What the exercise asks.
Beneath this task are records; count how many lines include the string "Diabetes" and answer with that number alone.

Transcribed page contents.
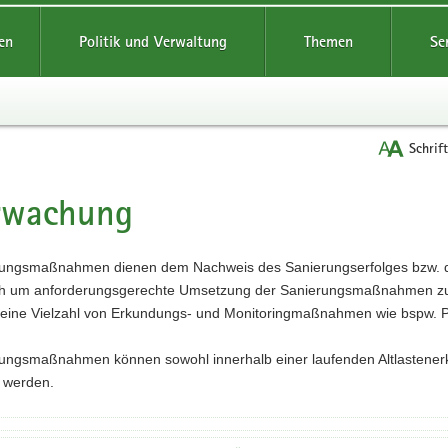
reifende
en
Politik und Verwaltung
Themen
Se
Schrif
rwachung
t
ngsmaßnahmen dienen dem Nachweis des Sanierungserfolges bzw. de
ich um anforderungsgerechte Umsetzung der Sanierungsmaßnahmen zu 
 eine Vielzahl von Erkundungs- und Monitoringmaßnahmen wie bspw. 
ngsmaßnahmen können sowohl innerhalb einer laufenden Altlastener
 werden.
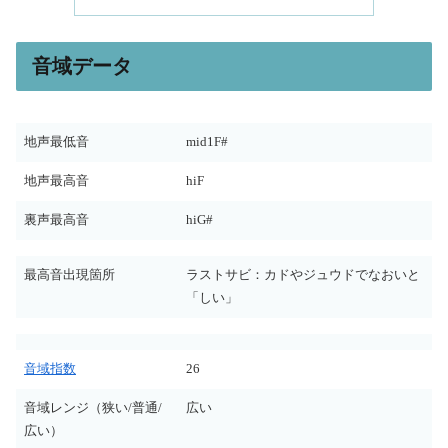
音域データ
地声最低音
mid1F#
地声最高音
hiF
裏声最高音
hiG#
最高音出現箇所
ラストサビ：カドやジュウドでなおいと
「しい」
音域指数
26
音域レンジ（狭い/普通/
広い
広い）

* * *

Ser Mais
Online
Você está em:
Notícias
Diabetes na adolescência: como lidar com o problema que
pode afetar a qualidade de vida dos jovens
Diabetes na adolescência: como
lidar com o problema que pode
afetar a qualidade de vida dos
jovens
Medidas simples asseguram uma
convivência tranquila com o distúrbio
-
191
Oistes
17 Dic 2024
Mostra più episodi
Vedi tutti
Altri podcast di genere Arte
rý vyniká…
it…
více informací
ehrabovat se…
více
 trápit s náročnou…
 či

Solved exercise.
2